Aim: The aim of the study is to evaluate and compare the quantity of apical debris extrusion from the root canals during biomechanical preparation by various rotary (reciprocating, Protaper Next [PTN] continuous) and manual hand filing system and by means of Crown-Down and Step Back techniques.
Materials and Methods: Eighty mature, human mandibular premolars with single canals were randomly divided into four groups of twenty teeth each. Each group was instrumented using one of the four instrumentation systems: Group A: WaveOne, Group B: PTN, Group C: Hand file with Crown Down, Group D: Hand file with Step Back. Extruded debris was collected in preweighed Eppendorf tubes and the extruded irrigant was evaporated. The weight of the dry extruded debris was established by comparing the pre and post-instrumentation weight of Eppendorf tubes for each group.
Results: Mean comparison of groups in different instrumentation by ANOVA presented that hand file with Step-Back technique is showed maximum amount of apical extrusion debris and continuous rotary file system showed the minimum amount of extrusion debris (P < 0.001).
Conclusions: The current ex vivo study demonstrated reciprocating single file WaveOne and continuous rotary multiple file system lead to significantly less debris extrusion than manual hand file techniques. Reciprocating single file WaveOne extruded more debris than continuous rotary PTN multiple file system. More amount of debris was extruded in the group with Step-Back hand filing than Crown-Down technique.

Keywords: Apical extrusion, Crown-Down technique, debris, Protaper next, rotary Ni-Ti instruments, Step-Back technique, WaveOne reciprocating file system


How to cite this article:
Mohana P, Abraham D, Gurawa A, Gupta A, Chauhan P, Singh A, Jala S. Quantitative evaluation of apically extruded debris during root canal preparation with reciprocating single file system, continuous rotary multiple file system and manual technique: An in vitro study. Endodontology 2022;34:80-5

How to cite this URL:
Mohana P, Abraham D, Gurawa A, Gupta A, Chauhan P, Singh A, Jala S. Quantitative evaluation of apically extruded debris during root canal preparation with reciprocating single file system, continuous rotary multiple file system and manual technique: An in vitro study. Endodontology [serial online] 2022 [cited 2022 Aug 17];34:80-5. Available from: https://www.endodontologyonweb.org/text.asp?2022/34/2/80/349568




  Introduction Top


Postoperative and inter-appointment flare-ups are undesirable occurrences that can take place due to mechanical and chemical factors that include the over instrumentation, extrusion of medications, filling materials, or irrigants beyond the apical foramen.[1] Chemomechanical preparation is one of the crucial requirements of root canal therapy which includes the utilization of intracanal irrigants to facilitate adequate cleaning and disinfection within the root canal system and allows removal of all organic debris and microorganisms.
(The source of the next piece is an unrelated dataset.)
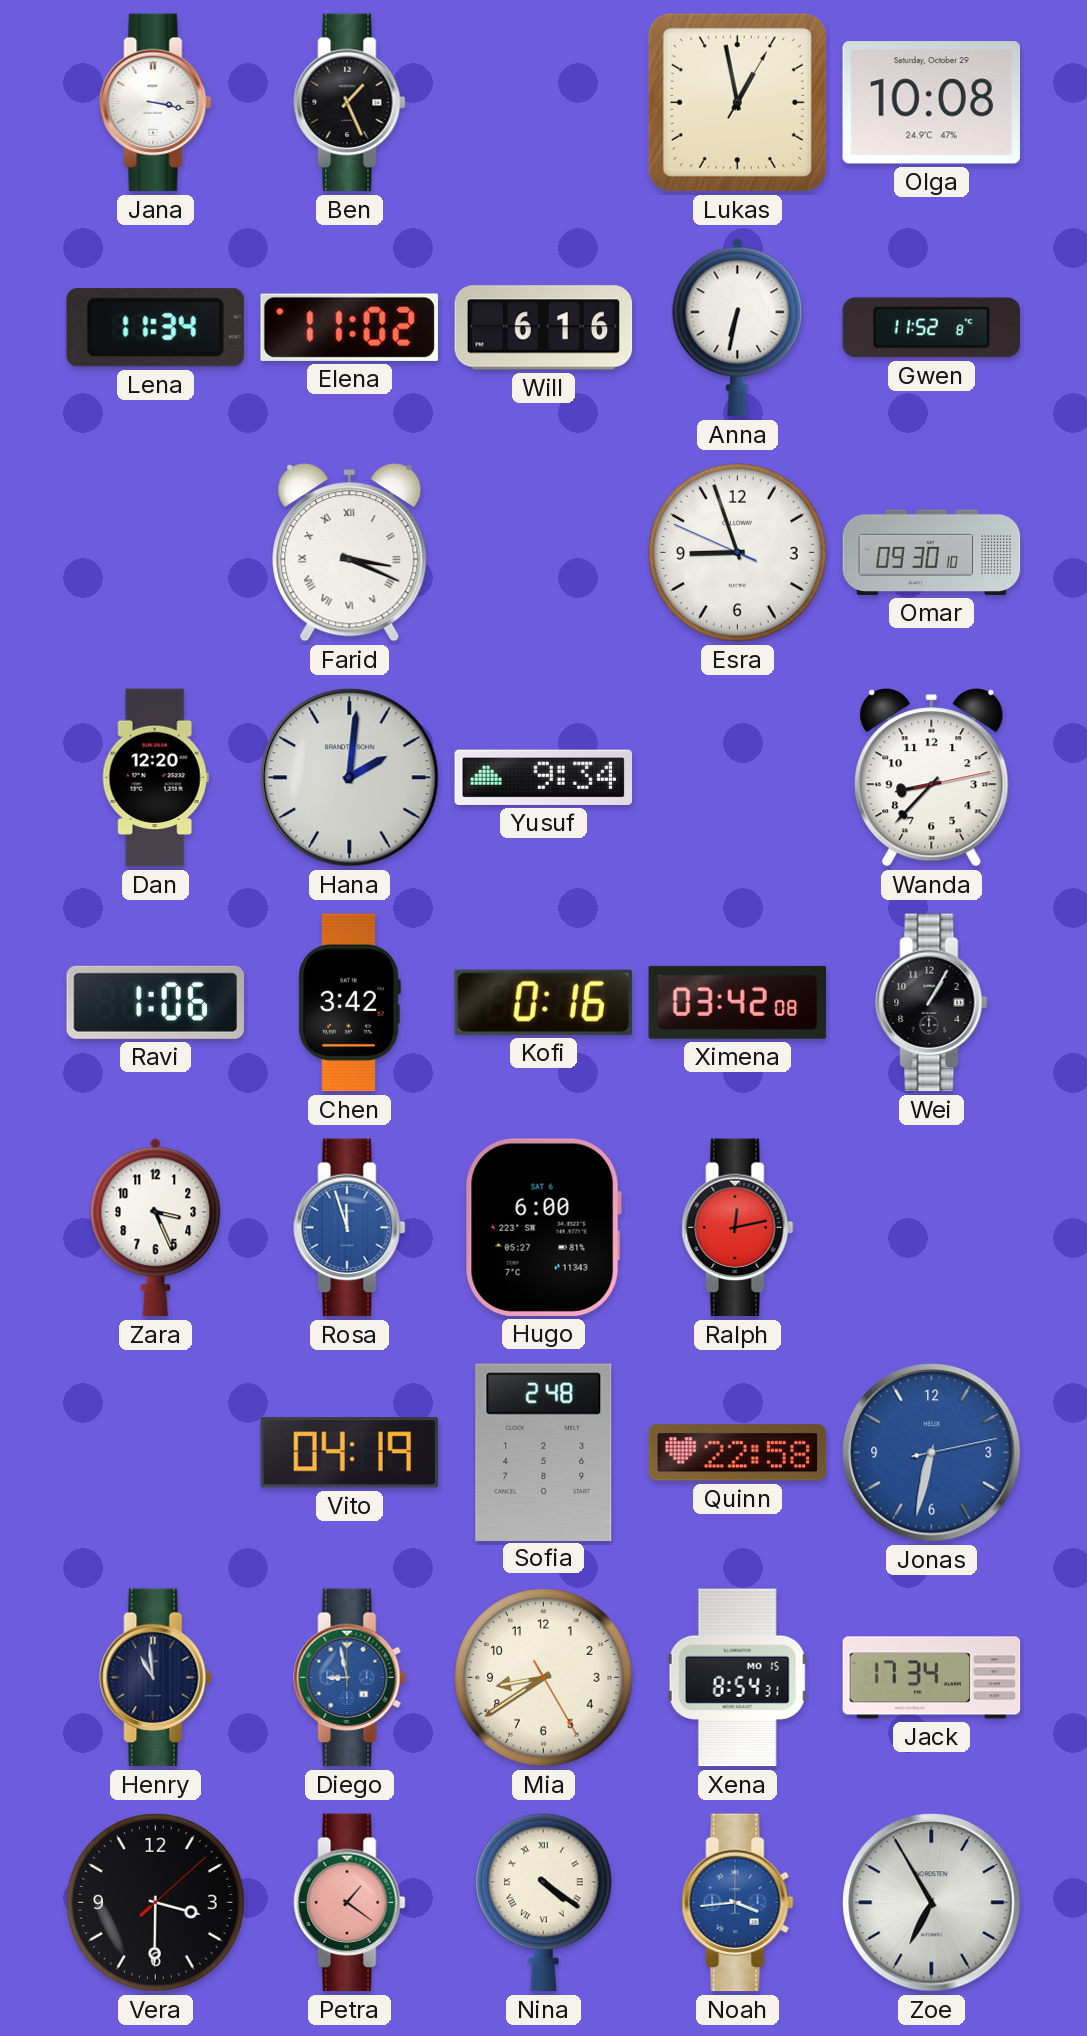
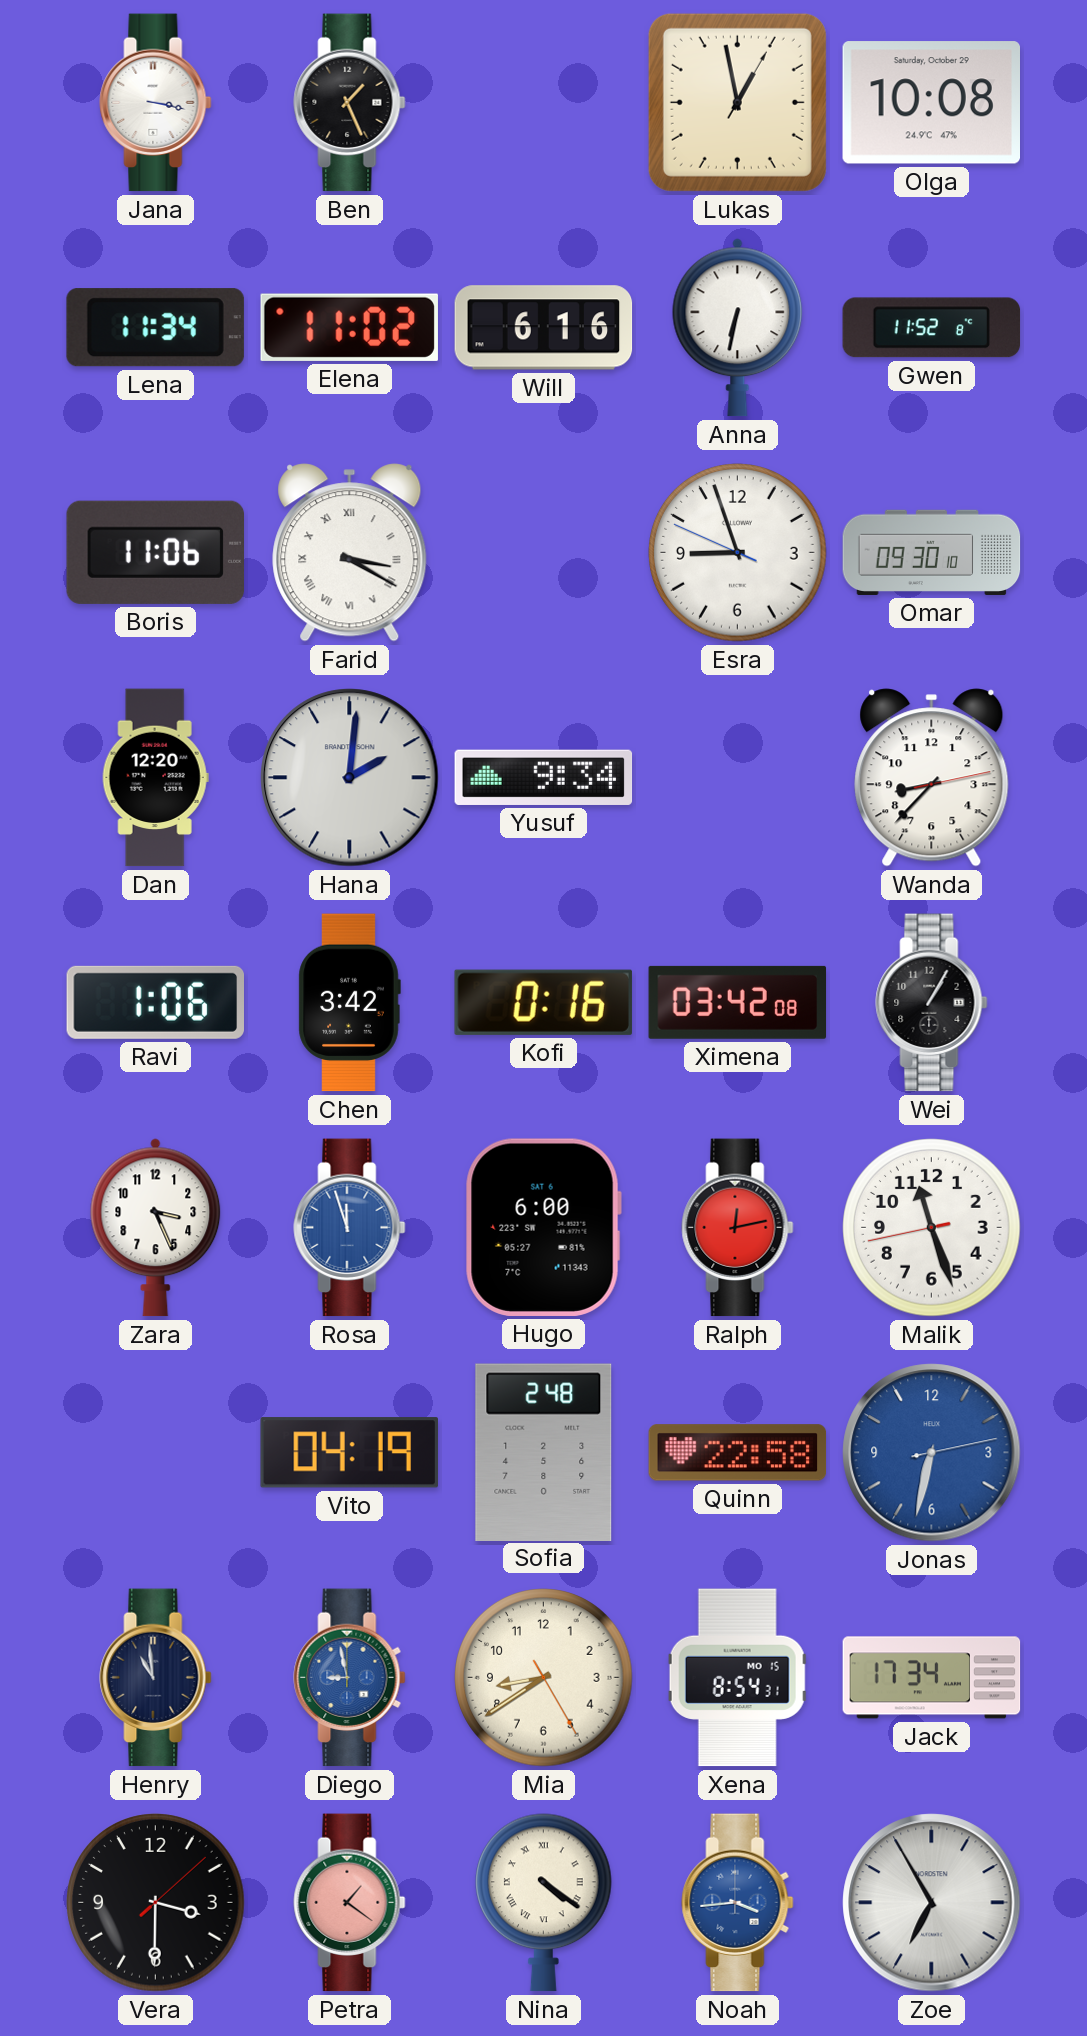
Boris: none -> 11:06
Farid: 3:19 -> 3:20
Malik: none -> 11:26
The extrusion of infective material from the root canal system during instrumentation was first time confirmed by Chapman et al.[2] Vande Visse and Brilliant conducted a study to evaluate the difference in the quantity of apically extruded debris in root canals with or without irrigation and came to a conclusion that irrigation was a procedure that expedites periapical extrusion of intracanal debris whereas no collectible debris was found with instrumentation without irrigants.[3],[4] This extrusion of debris can hasten an inflammation in the periapical area and results in hampered healing, postoperative complications, such as flare-ups or short-/long-term failure.[5] However, irrigation is a determining factor of chemomechanical preparation, and eliminating it from the protocol may cause the failure of root canal treatment. So instead of removing irrigation from root canal treatment, a modification in instrumentation technique is a more legitimate option to reduce apical extrusion debris.
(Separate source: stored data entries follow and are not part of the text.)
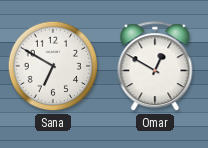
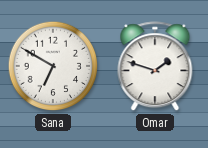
Omar: 12:50 -> 1:48
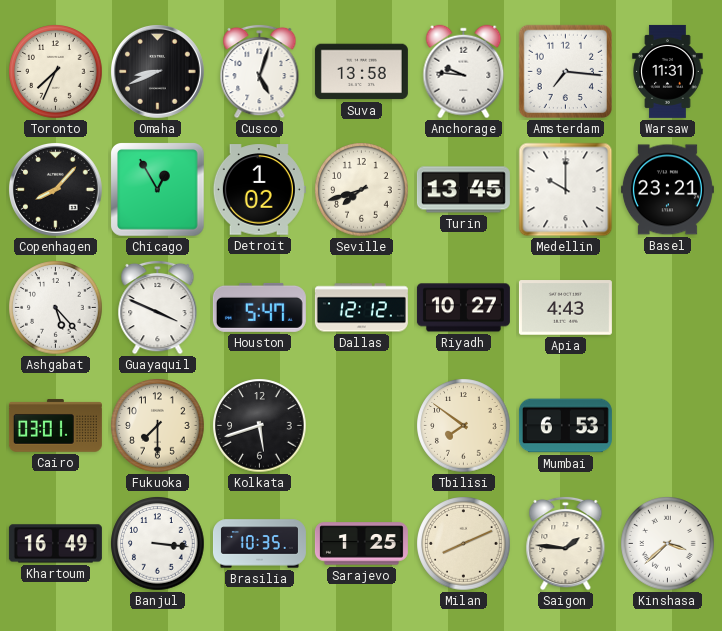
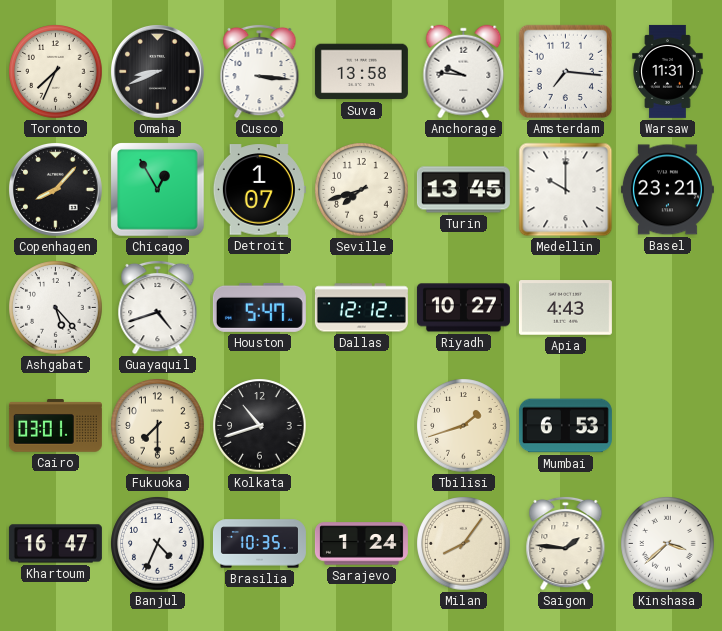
Cusco: 5:03 -> 3:16
Detroit: 1:02 -> 1:07
Guayaquil: 3:49 -> 4:42
Kolkata: 5:42 -> 10:42
Tbilisi: 7:51 -> 1:42
Khartoum: 16:49 -> 16:47
Banjul: 3:16 -> 4:34
Sarajevo: 1:25 -> 1:24
Milan: 8:11 -> 8:06
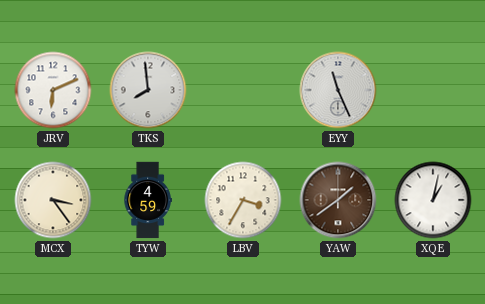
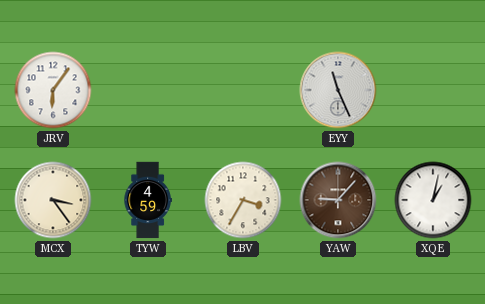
JRV: 6:11 -> 6:06
TKS: 7:59 -> none
YAW: 1:39 -> 9:07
The kinematics, the number of files employed, cutting efficiency, and the cross-section of the files have all been shown to affect apical extrusion of the debris, suggesting the need for further investigating these commonly used techniques.[5],[6],[7] With continuous evolution and advancement in the endodontic field, acceptance of rotary instrumentation has increased but hand files remain central to endodontic practice. The Hand files allow the clinician to manually “feel” the unseen dimension of the canal anatomy beyond the illustration of radiographs. Overall, K-files are the universal hand files that are commonly used. There is a continuous expansion from hand files to various modern-day rotary systems. Grouping of these files from 1st to 5th generation by Dr. Clifford J Ruddle based on passive and active cutting made it easier for the clinician to judiciously use various rotary systems.[8],[9]
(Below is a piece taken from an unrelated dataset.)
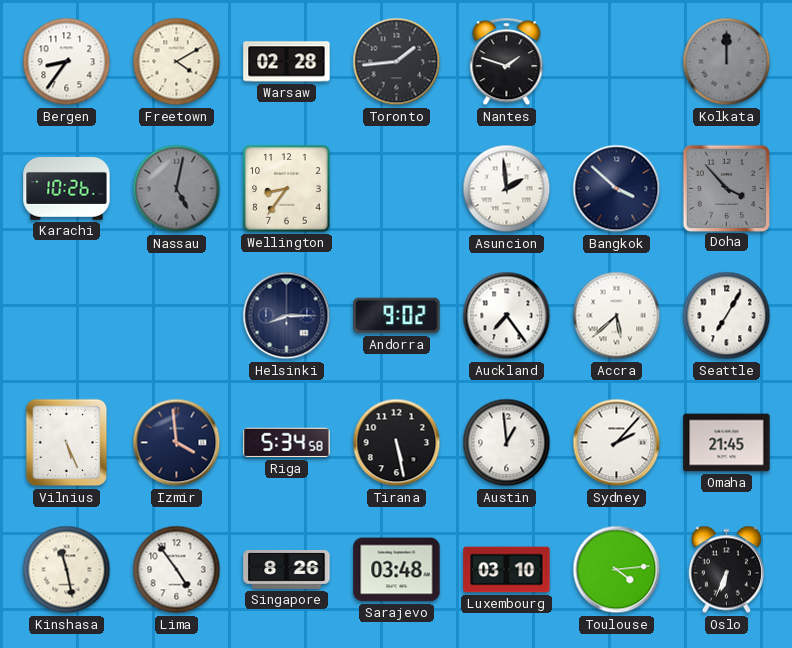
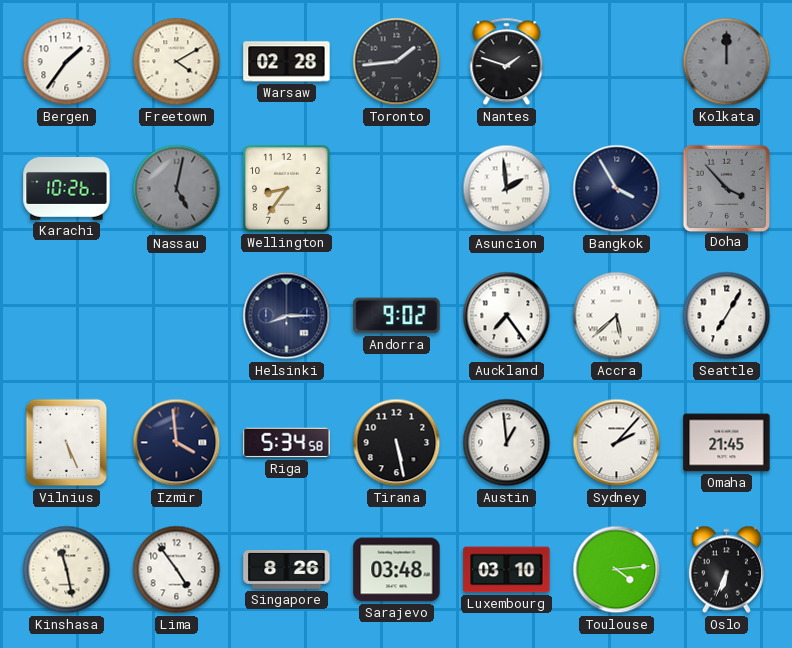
Bergen: 8:36 -> 1:36
Bangkok: 3:52 -> 3:55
Protaper Next (PTN), the 5th generation files have been designed such that the center of mass and/or the center of rotation are offset.[10] Whereas the new WaveOne NiTi file system from Dentsply Maillefer is a single-use, single-file system to shape the root canal completely from start to finish.[11]

However, the phenomenon of apical extrusion is an undesirable side effect of shaping procedure that leads to inflammation, postoperative pain, and delayed peri-radicular healing as discussed above. Attempts are made to reduce the extrusion with the invent of various instrument systems. Hence, it is worth quantifying debris extruded with various instrumentation techniques. Therefore, the present study intends to focus on the quantitative evaluation of apically extruded debris during chemomechanical preparation with the rotary sequence of continuous and reciprocating systems against the Hand K-file with the Crown-Down and Step-Back techniques. The null hypothesis of the study is that there will be no significant difference in the weights of debris extrusion among rotary and manual instrumentation groups used in the study.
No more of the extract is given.